From: Geliang Tang <tanggeliang@kylinos.cn>
It's necessary to traverse all subflows on the conn_list of an MPTCP
socket and then call kfunc to modify the fields of each subflow. In
kernel space, mptcp_for_each_subflow() helper is used for this:
mptcp_for_each_subflow(msk, subflow)
kfunc(subflow);
But in the MPTCP BPF program, this has not yet been implemented. As
Martin suggested recently, this conn_list walking + modify-by-kfunc
usage fits the bpf_iter use case.
So this patch adds a new bpf_iter type named "mptcp_subflow" to do
this and implements its helpers bpf_iter_mptcp_subflow_new()/_next()/
_destroy(). And register these bpf_iter mptcp_subflow into mptcp
common kfunc set. Then bpf_for_each() for mptcp_subflow can be used
in BPF program like this:
bpf_for_each(mptcp_subflow, subflow, msk)
kfunc(subflow);
v2: remove msk->pm.lock in _new() and _destroy() (Martin)
drop DEFINE_BPF_ITER_FUNC, change opaque[3] to opaque[2] (Andrii)
v3: drop bpf_iter__mptcp_subflow
v4: if msk is NULL, initialize kit->msk to NULL in _new() and check it in
_next() (Andrii)
v5: use list_is_last() instead of list_entry_is_head()
add KF_ITER_NEW/NEXT/DESTROY flags
add msk_owned_by_me in _new()
v6: add KF_TRUSTED_ARGS flag (Andrii, Martin)
"Suggested-by: Martin KaFai Lau <martin.lau@kernel.org>"

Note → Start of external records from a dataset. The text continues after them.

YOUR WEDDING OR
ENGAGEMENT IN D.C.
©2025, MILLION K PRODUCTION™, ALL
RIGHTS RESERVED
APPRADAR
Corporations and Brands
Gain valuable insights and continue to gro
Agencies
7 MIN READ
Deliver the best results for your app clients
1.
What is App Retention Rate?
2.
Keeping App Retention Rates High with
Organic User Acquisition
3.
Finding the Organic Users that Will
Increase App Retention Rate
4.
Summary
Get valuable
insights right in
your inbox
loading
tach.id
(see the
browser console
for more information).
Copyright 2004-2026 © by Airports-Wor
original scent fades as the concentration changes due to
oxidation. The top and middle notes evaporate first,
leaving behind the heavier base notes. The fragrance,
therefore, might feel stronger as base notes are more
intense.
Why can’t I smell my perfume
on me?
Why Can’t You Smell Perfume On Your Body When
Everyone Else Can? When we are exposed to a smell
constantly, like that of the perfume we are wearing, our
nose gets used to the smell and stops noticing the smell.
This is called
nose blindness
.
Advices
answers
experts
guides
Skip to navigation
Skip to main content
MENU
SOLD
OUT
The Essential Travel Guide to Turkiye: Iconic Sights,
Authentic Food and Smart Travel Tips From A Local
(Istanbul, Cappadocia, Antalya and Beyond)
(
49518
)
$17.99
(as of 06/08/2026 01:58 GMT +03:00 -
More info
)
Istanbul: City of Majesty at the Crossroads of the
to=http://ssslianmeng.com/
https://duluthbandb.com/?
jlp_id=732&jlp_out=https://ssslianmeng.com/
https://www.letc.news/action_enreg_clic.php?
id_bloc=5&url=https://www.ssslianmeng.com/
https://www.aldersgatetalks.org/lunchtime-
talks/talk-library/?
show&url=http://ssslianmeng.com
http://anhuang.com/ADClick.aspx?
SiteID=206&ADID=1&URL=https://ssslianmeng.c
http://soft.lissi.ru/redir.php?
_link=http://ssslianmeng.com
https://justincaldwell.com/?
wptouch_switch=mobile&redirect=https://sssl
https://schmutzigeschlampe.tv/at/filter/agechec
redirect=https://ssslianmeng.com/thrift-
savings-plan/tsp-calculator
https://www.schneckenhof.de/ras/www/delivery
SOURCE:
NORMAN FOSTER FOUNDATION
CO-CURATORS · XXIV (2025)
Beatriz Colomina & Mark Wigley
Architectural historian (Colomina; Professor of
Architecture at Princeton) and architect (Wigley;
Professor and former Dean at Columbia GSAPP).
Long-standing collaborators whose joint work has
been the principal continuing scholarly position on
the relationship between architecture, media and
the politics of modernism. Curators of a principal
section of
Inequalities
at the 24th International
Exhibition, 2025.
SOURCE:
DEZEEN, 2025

Signed-off-by: Geliang Tang <tanggeliang@kylinos.cn>
---
net/mptcp/bpf.c | 49 +++++++++++++++++++++++++++++++++++++++++++++----
1 file changed, 45 insertions(+), 4 deletions(-)
diff --git a/net/mptcp/bpf.c b/net/mptcp/bpf.c
index c8bc18dff85d..49df9e5d5667 100644
--- a/net/mptcp/bpf.c
+++ b/net/mptcp/bpf.c
@@ -201,9 +201,16 @@ static const struct btf_kfunc_id_set bpf_mptcp_fmodret_set = {
.set = &bpf_mptcp_fmodret_ids,
};
-__diag_push();
-__diag_ignore_all("-Wmissing-prototypes",
- "kfuncs which will be used in BPF programs");
+struct bpf_iter_mptcp_subflow {
+ __u64 __opaque[2];
+} __attribute__((aligned(8)));
+
+struct bpf_iter_mptcp_subflow_kern {
+ struct mptcp_sock *msk;
+ struct list_head *pos;
+} __attribute__((aligned(8)));
+
+__bpf_kfunc_start_defs();
__bpf_kfunc struct mptcp_sock *bpf_mptcp_sk(struct sock *sk)
{
@@ -222,6 +229,37 @@ bpf_mptcp_subflow_tcp_sock(const struct mptcp_subflow_context *subflow)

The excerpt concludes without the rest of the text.